I asked Kape to choose her favourite poems from each category.
Without further ado, here are the prize winners from the Te Tairawhiti Poetry Competition.
First place winner in the Open section, receiving a $100 voucher kindly donated from Warehouse Stationery, is Helayna Ruifrok for WOULD WE HAVE NOTICED?
Kape said the questioning title drew her attention, gave the poem energy and gave it a natural path of progression.
“Why should we notice? That’s our next question,” said Kape.
“The poet goes on to show us the many ways we might be noticing but which in our busy lives we so often miss.
“She presents her poem as a blessing without actually using that word. That’s poetic skill. There are some stunning lines here, like:
Would we have noticed or even
understood,
the subtleties of change and
the intricacies of good?
“The repetition of that question ‘I wonder . . . would we have noticed’, is gentle and respectful of the reader’s place in the poem, in the world in general.
“Yes, the world has changed and though this poem is an address to the season, it is much more than that.
“Though we may be troubled by the changes in the world of humans, we have playful tui, the creek, lambs who know none of our cares.
“A kind conversation with herself and us. Beautiful poem.”
Kape also had two honourable mentions.
She said I Feel You Spring by Wanda Thompson-Keil takes readers with the poet in her sensing the new season.
“She has us working it out as if we are there in the room with her. This poem just warmed my heart.”
The second was LOCKY D TWENTY ONE by Emma, which Kape called risk-taking, funny, and enjoyably self-deprecating.
“A unique poem. Is the poet taking the piss of poetry? Of course, and she does it because she knows that is what poetry can do.”
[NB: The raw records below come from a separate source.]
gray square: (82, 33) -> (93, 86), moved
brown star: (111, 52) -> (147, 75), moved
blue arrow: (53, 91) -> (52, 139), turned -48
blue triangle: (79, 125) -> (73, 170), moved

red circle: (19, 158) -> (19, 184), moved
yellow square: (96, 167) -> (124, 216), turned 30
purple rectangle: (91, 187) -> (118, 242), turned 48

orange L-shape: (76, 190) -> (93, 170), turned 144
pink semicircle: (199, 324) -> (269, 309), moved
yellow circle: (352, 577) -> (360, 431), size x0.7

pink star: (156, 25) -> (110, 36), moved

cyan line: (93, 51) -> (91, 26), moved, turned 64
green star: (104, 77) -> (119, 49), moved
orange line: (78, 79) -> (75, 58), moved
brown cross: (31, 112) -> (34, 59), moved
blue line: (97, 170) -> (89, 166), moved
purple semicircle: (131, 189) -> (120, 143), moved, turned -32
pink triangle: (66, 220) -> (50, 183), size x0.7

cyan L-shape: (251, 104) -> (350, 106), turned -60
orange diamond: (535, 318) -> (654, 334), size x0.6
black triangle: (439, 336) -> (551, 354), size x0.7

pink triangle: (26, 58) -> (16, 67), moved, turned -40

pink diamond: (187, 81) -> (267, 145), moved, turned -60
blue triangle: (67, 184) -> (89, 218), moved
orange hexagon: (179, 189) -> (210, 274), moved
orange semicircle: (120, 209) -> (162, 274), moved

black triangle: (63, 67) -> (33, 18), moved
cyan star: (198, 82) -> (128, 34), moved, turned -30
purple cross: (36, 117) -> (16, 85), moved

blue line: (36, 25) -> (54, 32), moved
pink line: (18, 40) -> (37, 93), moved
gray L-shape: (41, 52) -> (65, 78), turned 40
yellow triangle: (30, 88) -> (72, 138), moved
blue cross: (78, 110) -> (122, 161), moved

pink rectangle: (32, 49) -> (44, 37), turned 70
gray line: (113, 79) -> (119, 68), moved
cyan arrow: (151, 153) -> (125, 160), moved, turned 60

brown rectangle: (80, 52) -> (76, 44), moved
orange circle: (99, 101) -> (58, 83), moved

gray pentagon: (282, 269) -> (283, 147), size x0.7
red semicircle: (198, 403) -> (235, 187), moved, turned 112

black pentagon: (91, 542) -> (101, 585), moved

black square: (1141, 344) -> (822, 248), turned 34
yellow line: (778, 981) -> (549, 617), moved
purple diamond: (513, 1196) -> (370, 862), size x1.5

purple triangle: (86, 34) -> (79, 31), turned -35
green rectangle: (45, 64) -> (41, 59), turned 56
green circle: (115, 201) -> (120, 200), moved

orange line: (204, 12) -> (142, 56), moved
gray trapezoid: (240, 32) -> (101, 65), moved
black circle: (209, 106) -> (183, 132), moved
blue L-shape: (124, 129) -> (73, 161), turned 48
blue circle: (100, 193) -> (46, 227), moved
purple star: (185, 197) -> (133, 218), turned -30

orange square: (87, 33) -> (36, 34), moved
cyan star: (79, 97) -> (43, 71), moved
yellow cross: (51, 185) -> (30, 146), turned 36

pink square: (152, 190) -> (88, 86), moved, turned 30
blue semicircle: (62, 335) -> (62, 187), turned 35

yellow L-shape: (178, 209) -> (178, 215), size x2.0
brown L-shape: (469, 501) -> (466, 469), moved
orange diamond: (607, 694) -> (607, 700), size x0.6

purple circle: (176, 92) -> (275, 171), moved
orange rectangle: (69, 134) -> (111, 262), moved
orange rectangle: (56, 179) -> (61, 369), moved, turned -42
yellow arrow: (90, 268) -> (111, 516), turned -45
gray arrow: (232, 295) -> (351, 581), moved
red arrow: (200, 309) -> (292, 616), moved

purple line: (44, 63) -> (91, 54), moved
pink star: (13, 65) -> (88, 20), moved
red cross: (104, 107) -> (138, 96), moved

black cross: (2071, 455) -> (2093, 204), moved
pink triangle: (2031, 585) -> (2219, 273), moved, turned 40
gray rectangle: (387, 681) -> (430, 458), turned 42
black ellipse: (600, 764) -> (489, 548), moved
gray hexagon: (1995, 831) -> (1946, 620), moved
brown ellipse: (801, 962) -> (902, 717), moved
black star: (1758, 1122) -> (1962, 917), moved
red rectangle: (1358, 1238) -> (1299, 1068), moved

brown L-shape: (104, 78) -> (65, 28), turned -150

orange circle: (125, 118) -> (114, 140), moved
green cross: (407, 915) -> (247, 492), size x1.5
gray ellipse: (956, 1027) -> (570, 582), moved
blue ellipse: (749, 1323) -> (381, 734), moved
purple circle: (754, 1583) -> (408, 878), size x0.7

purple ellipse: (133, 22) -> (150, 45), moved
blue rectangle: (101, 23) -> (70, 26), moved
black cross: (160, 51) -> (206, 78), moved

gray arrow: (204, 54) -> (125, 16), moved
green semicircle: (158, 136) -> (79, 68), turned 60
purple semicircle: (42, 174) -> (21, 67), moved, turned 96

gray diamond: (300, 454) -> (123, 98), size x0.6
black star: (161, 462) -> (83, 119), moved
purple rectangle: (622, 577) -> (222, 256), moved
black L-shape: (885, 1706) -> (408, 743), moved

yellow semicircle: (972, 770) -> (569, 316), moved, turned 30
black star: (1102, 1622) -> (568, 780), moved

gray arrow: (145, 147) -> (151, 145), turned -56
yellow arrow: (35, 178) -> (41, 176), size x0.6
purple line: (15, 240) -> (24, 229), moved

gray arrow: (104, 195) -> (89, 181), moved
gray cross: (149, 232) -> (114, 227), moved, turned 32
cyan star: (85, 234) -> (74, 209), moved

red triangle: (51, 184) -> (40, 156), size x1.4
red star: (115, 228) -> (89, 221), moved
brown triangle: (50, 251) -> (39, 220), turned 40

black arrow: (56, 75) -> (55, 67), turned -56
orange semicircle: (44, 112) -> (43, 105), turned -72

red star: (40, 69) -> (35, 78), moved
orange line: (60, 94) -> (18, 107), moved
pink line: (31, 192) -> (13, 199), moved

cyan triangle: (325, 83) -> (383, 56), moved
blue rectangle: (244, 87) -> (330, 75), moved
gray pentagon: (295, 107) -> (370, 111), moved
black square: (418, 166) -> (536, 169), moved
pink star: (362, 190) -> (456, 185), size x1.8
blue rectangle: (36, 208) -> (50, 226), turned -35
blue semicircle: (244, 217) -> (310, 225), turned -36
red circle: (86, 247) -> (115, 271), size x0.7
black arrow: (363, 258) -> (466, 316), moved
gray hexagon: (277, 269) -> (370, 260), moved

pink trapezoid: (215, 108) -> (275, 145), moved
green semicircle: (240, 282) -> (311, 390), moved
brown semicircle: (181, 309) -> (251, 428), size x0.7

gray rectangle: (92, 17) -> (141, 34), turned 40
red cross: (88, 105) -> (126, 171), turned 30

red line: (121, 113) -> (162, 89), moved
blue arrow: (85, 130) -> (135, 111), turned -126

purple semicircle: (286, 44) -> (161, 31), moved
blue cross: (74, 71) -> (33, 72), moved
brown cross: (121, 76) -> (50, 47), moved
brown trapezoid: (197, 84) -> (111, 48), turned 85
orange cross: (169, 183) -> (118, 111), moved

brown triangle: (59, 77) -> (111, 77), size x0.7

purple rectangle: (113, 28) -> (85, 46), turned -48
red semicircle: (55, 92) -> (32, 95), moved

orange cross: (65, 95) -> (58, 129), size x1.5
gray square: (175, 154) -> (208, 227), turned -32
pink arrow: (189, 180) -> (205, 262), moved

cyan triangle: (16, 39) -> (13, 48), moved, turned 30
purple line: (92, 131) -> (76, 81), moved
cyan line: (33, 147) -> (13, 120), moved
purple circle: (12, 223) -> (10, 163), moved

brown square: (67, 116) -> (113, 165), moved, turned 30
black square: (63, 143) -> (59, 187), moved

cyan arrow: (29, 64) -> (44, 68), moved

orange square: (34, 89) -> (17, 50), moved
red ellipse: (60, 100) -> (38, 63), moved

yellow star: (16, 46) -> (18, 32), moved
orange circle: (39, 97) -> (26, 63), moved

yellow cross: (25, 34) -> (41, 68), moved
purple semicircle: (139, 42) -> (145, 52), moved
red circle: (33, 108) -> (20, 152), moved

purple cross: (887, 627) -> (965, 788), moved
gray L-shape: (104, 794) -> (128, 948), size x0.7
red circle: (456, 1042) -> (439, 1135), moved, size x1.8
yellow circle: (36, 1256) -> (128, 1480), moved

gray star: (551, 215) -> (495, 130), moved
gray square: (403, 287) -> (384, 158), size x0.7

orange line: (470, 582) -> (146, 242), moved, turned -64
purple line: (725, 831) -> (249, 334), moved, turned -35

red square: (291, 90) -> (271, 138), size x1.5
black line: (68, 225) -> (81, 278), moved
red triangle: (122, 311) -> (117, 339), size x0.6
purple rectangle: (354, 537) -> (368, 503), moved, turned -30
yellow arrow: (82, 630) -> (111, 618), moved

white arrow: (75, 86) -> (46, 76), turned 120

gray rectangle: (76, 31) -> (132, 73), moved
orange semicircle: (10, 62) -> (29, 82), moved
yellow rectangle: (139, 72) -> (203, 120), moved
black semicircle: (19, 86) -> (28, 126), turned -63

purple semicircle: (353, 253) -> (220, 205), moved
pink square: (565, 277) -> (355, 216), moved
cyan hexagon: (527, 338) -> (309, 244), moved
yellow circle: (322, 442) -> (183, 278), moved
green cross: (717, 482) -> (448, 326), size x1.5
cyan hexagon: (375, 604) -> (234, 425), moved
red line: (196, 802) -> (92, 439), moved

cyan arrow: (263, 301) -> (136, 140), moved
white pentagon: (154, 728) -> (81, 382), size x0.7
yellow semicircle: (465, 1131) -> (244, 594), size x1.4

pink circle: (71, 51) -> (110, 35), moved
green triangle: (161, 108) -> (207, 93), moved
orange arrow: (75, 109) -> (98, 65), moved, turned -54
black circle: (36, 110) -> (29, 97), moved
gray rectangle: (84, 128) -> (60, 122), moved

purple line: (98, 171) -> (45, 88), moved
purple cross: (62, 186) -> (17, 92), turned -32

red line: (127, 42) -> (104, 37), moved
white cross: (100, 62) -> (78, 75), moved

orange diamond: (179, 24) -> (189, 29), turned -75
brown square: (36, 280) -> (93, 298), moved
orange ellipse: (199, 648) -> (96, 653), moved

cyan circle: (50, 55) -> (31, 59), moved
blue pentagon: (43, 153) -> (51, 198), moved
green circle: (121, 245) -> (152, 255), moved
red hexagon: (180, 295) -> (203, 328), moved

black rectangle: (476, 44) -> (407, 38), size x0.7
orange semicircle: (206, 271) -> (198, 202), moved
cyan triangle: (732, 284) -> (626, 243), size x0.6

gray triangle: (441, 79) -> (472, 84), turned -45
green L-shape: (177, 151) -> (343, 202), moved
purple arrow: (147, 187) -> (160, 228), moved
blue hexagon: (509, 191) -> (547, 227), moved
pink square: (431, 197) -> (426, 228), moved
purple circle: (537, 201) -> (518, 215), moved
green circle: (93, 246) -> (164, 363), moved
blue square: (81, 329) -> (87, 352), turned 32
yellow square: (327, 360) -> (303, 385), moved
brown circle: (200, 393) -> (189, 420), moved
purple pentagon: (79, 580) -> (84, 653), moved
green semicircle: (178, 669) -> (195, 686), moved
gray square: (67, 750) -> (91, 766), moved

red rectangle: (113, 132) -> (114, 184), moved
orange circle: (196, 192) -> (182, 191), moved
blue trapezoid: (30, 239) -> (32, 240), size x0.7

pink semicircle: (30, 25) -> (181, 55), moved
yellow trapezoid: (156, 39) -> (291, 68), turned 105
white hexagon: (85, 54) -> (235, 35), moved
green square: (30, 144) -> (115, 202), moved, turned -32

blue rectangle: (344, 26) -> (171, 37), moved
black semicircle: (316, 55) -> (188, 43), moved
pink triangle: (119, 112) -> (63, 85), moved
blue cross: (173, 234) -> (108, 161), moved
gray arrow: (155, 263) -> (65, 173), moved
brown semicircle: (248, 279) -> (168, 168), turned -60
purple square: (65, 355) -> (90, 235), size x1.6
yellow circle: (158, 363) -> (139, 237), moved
In the Rangatahi section there were two prize winners.
"Come Back Golden Hypnosis by Amy Adcock is a mature and highly commendable poem, written with colour, rhythm and energy," said Kape.
And 7am by Sam Mason-Green, a poem Kape said she read several times over with the work growing on her with each read, was also a winner.
Both have won family passes to minigolf at the Gisborne i-SITE, thanks to Trust Tairawhiti.
Thank you to everyone who submitted, or kept their poems to themselves, those who encouraged others to write, Warehouse Stationery and Trust Tairawhiti for the prizes, and, of course, to the readers.